§ **PROVIDED DATA**
◇ ◇ ◇ ◇
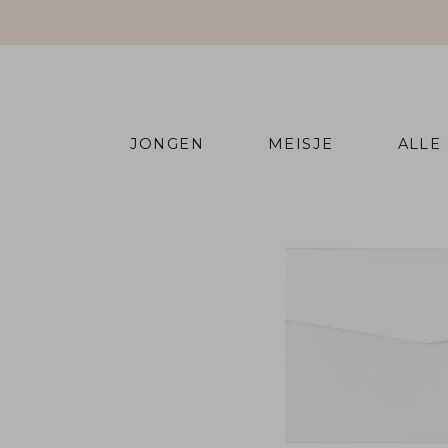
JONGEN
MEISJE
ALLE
◇ ◇ ◇ ◇
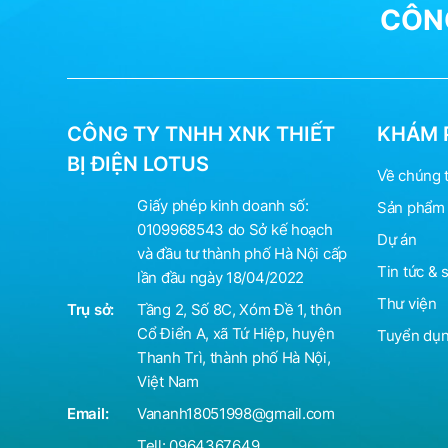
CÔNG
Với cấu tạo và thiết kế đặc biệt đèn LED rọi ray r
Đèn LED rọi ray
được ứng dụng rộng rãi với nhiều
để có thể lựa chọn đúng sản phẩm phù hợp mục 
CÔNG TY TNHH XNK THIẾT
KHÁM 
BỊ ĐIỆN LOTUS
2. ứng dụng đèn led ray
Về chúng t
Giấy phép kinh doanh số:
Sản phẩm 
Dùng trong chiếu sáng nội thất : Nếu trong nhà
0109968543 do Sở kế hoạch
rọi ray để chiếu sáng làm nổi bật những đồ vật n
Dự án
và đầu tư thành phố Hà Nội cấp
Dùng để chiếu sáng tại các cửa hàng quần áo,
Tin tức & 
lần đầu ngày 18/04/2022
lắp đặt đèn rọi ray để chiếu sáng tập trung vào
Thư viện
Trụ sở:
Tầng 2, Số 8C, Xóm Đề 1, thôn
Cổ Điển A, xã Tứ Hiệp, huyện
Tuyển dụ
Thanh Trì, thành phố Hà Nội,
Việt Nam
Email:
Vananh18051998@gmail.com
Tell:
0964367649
◇ ◇ ◇ ◇
Look through the entries above; find each line with the word "thành" and copy it.

và đầu tư thành phố Hà Nội cấp
Thanh Trì, thành phố Hà Nội,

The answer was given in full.